Tolstoï est maître de force, non de faiblesse, et fut tel jusqu’à la fin. Nous sommes loin d’avoir développé tout ce riche héritage. Nous l’enfermons en des résumés. N’oublions pas que l’idée antagoniste, qui est l’idée politique, n’a cessé de se développer juridiquement, entourant comme une mer toutes les découpures de nos promontoires. Ordre, hiérarchie, sûreté, épargne, coopération, solidarité, initiative, obéissance, droit et devoir, tout cela foisonne en arguments, conflits, solutions. Quoi de plus raisonnable qu’un juge, un chef de bureau, un colonel ? Tout est réfléchi, tout est pensé, en cette morale civique. L’évidence et la force y éclatent partout. Contre cet allègre gouvernement qui respire à table, à la promenade, au prêche, au sermon, nous pouvons bien dire, refermant Tolstoï, que la loi de charité suffit à tout. Mais, où la pensée manque, rien ne suffit. Il faut rouvrir Tolstoï, au contraire, et débattre, et poursuivre, et assouplir, et adapter. Notre tsar à nous est un administrateur nourri de droit romain : et notre moujick raisonne aussi serré qu’un avocat.

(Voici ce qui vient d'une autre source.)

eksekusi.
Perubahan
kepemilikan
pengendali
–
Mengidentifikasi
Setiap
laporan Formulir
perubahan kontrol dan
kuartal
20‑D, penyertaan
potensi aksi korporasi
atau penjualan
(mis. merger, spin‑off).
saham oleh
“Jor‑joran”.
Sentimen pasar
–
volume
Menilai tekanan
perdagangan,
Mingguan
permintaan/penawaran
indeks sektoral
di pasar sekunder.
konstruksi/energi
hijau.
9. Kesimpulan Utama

Il s’agit de préparer, d’après l’impulsion de Tolstoï, le nouveau vol de l’idée chrétienne, qui sans nul doute suffit. Je lisais hier que Hegel rassemble ces pensées neuves en trois mots, honneur, amour, fidélité. On peut rebondir de là. L’honneur fut souvent sauvage, brutal, et politique pour finir. Mais l’idée, comme Hegel la reprend et la relève, est grande et forte ; c’est que la volonté libre seule vaut ; ce qui dessine un honneur premièrement solitaire, et sévère pour soi. D’où une autre société ; car l’honneur cherche son semblable, le veut reconnaître, et s’en faire reconnaître ; c’est vouloir tout autre homme libre et fier autant que soi ; cela annule tous pouvoirs et toute contrainte. Qui ne reconnaît ici notre égalité, tant moquée ? Les inégalités sont rabaissées au rang des nécessités inférieures. Un duc n’est qu’un valet d’ordre, et Pascal l’a bien vu. Je laisse à chacun de refaire d’après cela le tableau des valeurs, j’entends de le refaire en chaque action, par une pensée aussi souple que l’eau autour de la roche.

L’amour est éclairé par là ; il ne l’est que par là ; car rien n’est plus ambigu qu’amour, quand on dirait même charité, dès que la source virile ne jaillit plus. L’amour est cette force de foi qui suppose et devine, qui frappe à la forme humaine sans se lasser. Il n’y a rien à attendre de l’amour dès qu’il joue à rabaisser l’autre. Et c’est même une des fautes en profondeur. L’amour veut l’esclave libre et fier, contre l’esclave même ; et, bien mieux, cherche dans l’esclave son maître d’un moment ; car tout homme est inégal et par éclairs. Il faut donc extraire, de l’amour même, la partie clairvoyante et volontaire ; car ce qui est de nature dans l’amour ne nous relève jamais ; et de là on vient à ne se plus fier à la partie fidèle et sûre de soi-même. C’est donc un grand art d’aimer. Et c’est le maternel amour, comme on le comprend aisément, qui est le modèle et la perfection de tout amour. Ici on comprendra le prix d’admirer.

Pour la fidélité, elle est plus cachée. La raison politique nous persuade de juger d’après les actions, et d’abandonner un ami pour l’autre, comme le parfait juge condamnerait d’après un texte son propre fils, mais l’instinct populaire, remontant jusqu’à l’honneur vrai, sent bien qu’il est lâche et vil de retirer confiance à l’autre homme dans le moment où il en a le plus besoin. L’homme vrai, par une réflexion suffisante sur ce beau thème, n’hésitera jamais à choisir ici le parti le plus délaissé, le plus blâmé, le plus libre, d’après cette vue intrépide qu’il n’y a de suffisant dans l’homme que ce qui repose tout entier sur soi. Comme cet évêque Bienvenu, modèle d’honneur et de charité. Mais comme il fit en cette circonstance, faites de même en d’autres et encore en d’autres ; car rien ne revient le même. Et c’est pourquoi il ne suffit pas d’aimer ; il faut penser.